Hi Guilherme- These examples don't speak to path selection constraints or any particular transport framing constraints. This being said, I did assume that these STPs were compatible (as I wasn't trying to show transport layer function - just path object manipulation) Further, I did not state whether A>B meant that these were adjacent STPs in the topology - in my mind I assumed the A>B was assumed to be a loose hop. I tried to just state some very simple nomenclature for describing path objects, and then make some simple statement about how they can be decomposed and re-combined. A and M (for example) could be very differnet types of STPs, how or why they ended up in the path object wasn't germaine to this issue (IMO). Given A>M, and N>Z, concatenating these two paths requires that M and N be examined. If they are not equivalent topologically then the concatenation A>M>N>Z would imply/require some sort of path construction from M to N was necessary. That path selection would [magically] address your concerns. (:-) If they did turn out to be equivalent points, then the adaptation you ask about would presumably have been done between A and M or between N and Z. Again, I wasn't trying to define how the path was selected, just how to manipulate it after the fact.. Hope this helps (and thanks for reading it close enough to ask the questions - valid questions.) Regard Jerry Guilherme Fernandes wrote:

Wouldn't it be possible for A>M to end be terminated at a different layer (L1) than the entry layer L2 for M>Z, and M not have the adaptation function L1->L2?
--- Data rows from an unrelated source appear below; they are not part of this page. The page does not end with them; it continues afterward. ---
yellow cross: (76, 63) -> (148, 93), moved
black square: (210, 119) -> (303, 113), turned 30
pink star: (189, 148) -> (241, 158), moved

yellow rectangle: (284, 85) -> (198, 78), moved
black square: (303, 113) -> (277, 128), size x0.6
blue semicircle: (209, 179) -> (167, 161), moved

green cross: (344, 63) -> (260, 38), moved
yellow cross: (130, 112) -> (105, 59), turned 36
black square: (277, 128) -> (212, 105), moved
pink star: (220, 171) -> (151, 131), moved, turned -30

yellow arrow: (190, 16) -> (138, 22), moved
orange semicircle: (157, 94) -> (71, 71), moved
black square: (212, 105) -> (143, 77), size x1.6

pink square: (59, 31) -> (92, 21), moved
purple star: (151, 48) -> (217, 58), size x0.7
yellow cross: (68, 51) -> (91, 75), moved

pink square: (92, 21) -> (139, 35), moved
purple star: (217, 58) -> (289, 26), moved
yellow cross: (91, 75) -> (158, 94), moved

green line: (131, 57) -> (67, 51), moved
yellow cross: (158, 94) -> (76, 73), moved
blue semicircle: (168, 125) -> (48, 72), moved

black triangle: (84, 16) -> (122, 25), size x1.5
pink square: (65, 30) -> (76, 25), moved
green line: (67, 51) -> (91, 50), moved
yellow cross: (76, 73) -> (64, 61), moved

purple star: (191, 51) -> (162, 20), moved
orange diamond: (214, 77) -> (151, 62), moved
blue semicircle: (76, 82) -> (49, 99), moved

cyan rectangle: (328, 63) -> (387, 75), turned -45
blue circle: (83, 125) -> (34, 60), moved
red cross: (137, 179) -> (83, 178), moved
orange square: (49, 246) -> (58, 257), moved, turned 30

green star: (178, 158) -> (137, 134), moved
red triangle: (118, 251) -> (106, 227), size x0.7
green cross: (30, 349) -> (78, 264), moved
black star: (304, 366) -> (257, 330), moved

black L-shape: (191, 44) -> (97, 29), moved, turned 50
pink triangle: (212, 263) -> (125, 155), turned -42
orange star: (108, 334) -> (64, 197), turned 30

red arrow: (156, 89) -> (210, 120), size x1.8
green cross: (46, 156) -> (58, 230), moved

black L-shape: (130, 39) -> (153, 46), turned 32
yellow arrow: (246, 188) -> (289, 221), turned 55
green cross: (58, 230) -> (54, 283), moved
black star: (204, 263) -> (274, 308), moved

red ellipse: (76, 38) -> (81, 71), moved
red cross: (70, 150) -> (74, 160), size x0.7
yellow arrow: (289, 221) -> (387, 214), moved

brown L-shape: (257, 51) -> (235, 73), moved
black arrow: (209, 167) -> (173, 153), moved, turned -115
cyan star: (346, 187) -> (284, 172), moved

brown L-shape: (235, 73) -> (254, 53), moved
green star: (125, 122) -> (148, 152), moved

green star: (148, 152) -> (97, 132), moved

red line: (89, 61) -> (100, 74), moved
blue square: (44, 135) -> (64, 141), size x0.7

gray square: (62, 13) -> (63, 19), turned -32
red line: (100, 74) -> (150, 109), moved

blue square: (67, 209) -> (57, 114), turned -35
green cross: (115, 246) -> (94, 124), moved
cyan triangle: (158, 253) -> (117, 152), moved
In that case, the first implication does not hold, and would need Concatenation to be conditional.

(Sorry if this doesn't follow NSI terminology)

Guilherme

...

Can I propose some connection decomposition and manipulation semantics? Try these:

Definition: A Service Termination/Transit Point "STP" identifies a location in the topology. STPs primarily denote a lowest level component of the topology where a service instance may begin, end, or transit. An STP may also identify a higher level topological construct where a service instance may begin, end, or transit. In the case of a higher level construct, the service instance may touch any sub-component to meet the termination or transit constraint.

Definition: Given STPs A and Z, "A>Z" denotes a unidirectional Path beginning at A and ending at Z;

Rule 1: Equivalence: Given two STPs J and K, If J==K ("J is topologically equivalent to K"), then K==J, and both identify the same location (object) in the topology.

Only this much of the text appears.